HOW ABOUT THE WEATHER
Weatherwise Lapland is quite stable, the current weather changes slowly. Whereas in the coastal regions weather can change quite fast. This means that here in inlands cloudiness forecasting is easier and more reliable. Lucky for us local weather areas tend to split when going north. If it’s cloudy in Muonio there’s a good chance that clear skies are 1h drive away. Statistically november is the cloudiest month of the year.
Besides that the optimal time is between september-mid april. There is a small increase in activity during equinoxes. So around 21th march & 23th september your chances are 15% better.
WHEN TO SEE
Timewise auroras tend to show up between 8-12 pm. During bigger aurora storms the time window can stretch up 4pm-07am. When auroras show up they stay in the sky at least for 10-30mins. They tend to pulsate making small shows with brighter colours and speed. Then they calm down to a single arc in the north sky. In order to spot the most beautiful shows you should be prepared! Once you know that the auroras are starting, dress warmly and stay outside for a bit longer. When the climax arrives, you dont want to miss it whilst getting dressed in your room!
Old Finnish belief says that auroras come when it’s really cold. Luckily we can see them always when the sky is clear. In the mid winter we can have freezing temperatures down to -30 degrees. A nasty side effect is that lowlands close to habitat tends to fog up blocking the visibility a bit. This are the temperatures you want to get higher up!
We organize snowmobile tours to nearby mountains or fells as we call them. Trips take you above the treeline and also above foggy areas. Temperatures also tend to rise by approx. 10 degrees when climbing up (inversion phenomena).

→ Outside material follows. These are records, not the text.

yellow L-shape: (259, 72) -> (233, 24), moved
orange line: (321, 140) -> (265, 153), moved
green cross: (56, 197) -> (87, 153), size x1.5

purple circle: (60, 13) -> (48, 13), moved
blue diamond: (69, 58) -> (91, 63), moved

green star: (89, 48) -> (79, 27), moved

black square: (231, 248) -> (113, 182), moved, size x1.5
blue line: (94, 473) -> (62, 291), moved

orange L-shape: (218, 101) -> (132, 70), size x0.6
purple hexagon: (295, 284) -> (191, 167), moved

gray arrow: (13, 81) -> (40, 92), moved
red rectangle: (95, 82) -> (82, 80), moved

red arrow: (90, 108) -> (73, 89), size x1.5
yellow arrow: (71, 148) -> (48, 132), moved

Treeless mountain tops offer a once in a lifetime view of the night skies.
Thick snow covered trees with clear landscapes stretching 100km on each direction.
HOW TO CAPTURE?
In order to capture the auroras with camera, you need a wide angle camera capable of taking long exposure shots up till 30sec, tripod or some other support and a good knowledge of the camera settings. Here’s the checklist for the settings:
Manual exposure settings (M-mode)
Exp. 20 seconds
maximum aperture, f/ 1.4, 2.8, 3.5 (as low as you can go)
WB incandescent (inside light, 3000k), during full moon AWB, automatic white balance
Manual focus to infinity
Self timer 2sec.
Don’t use any UV or other filters. Dim the display down to minimum and check the lightness of the pictures from histogram. It is quite common to underexpose aurora images.
Once you’re done with the images let your camera warm up in an airtight bag. Otherwise it’ll get moisture on the surface. This is not that dangerous but you have to dry the camera completely before going out again. Otherwise the moisture will freeze in the camera.
Some people suggest to keep batteries and memory cards in warm. With DSLR-cameras the batteries withstand cold quite well. If you decide to keep them in your pocket, make sure you don’t drop them in snow!